Tuesday, 9 July 2013

Mad Men

Mad Men is a strange case of a television programme.  When I was first told about it and read reviews I was sure that this was not a television programme for me.  After all, I'm the guy who grew up on a diet of ST:TNG and Red Dwarf, I'm a 1990s X-Files fanboy who enjoys debating the existential nature of Mulder's sister, which Star Trek captain was best and how Buffy the Vampire Slayer should has finished at the end of Season 5. There's literally no reason why a drama series set in a Manhattan advertising agency in the 1960s should appeal to me in any way whatsoever.

Well, it does.  And it's great.  Perhaps because of great storytelling and brilliantly observed characters?  Perhaps it's the way that Mad Men takes us on a journey through some of the biggest social and political upheavals of modern times?  Perhaps because it does this without ever forcing politics on its audience, instead dropping hints and clues through the actions and dialogue of those on screen?  Perhaps it's all these things.  We see people living through momentous events in world history such as the Cuban missile crisis or the assassination of JFK, and though these events are important, the grind of daily life continued much as did at any point in history.

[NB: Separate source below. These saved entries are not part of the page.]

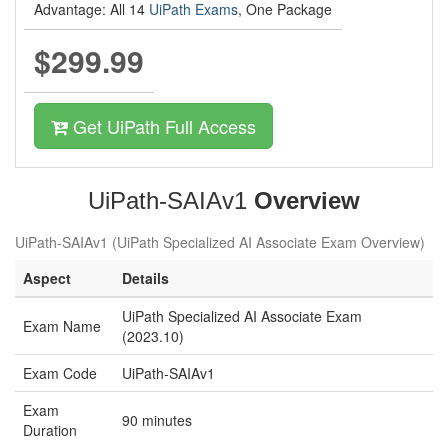
Advantage: All 14
UiPath Exams
, One Package
$299.99
Get UiPath Full Access
UiPath-SAIAv1
Overview
UiPath-SAIAv1 (UiPath Specialized AI Associate Exam Overview)
Aspect
Details
UiPath Specialized AI Associate Exam
Exam Name
(2023.10)
Exam Code
UiPath-SAIAv1
Exam
90 minutes
Duration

There's a lot in Mad Men for people who want to find it, lots more than just a drama about the life and times of an attractive womaniser in 1960s Manhattan.  It's a drama series that recognises that the lives of people, you know - the stuff we all do day in and day out, are the fundamental building blocks of an interesting story.  Just some of the many themes in Mad Men include sexual equality in the workplace, sexual liberation, changing attitudes towards traditional minority groups, the usurping of an older more conservative generation by a new more liberal one, the advent of mass consumerism... I could go on.

All of it would be a bit boring though without some outstanding characters and people to play them.  The series' main character is ostensibly Don Draper (played by John Hamm), an impossibly well-dressed advertising executive in his late-30s who's mere presence in the room is enough to melt the heart of all but the most hardened of 1960s Manhattan socialites.  He is an incredibly complex character with a hidden past who is idolised by all around him - quite literally all men want to be him, all women want to be with him.  For me though the series is really about women, the liberalisation of sex in society in the 1960s and the generation of the first cracks in the corporate glass ceiling.  In this sense, one could argue that the series' main character is really Peggy Olsen (played by Elizabeth Moss - who was president Bartlet's daughter in The West Wing).  Olsen starts out in the advertising firm as a humble secretary, but as the series pan out she changes considerably as she tries more and more to be like Draper.  She is baffled, angered and entranced in equal measures by the world around her, spending half her time trying to fit into this man's world and the other half raging against the conservatism still inherent in it.

Mostly Mad Men is an excellently observed character drama that's about a society that once was and has now passed - but it was only 50 years ago.  It's an amazing television show that shows once again how Hollywood's best writers all work in TV these days.  Yes - people really did used to drink copious quantities of hard liquor in business meetings and take their clients to brothels.  Only 50 years ago!

And if you're wondering, the best captain in Star Trek was clearly Picard.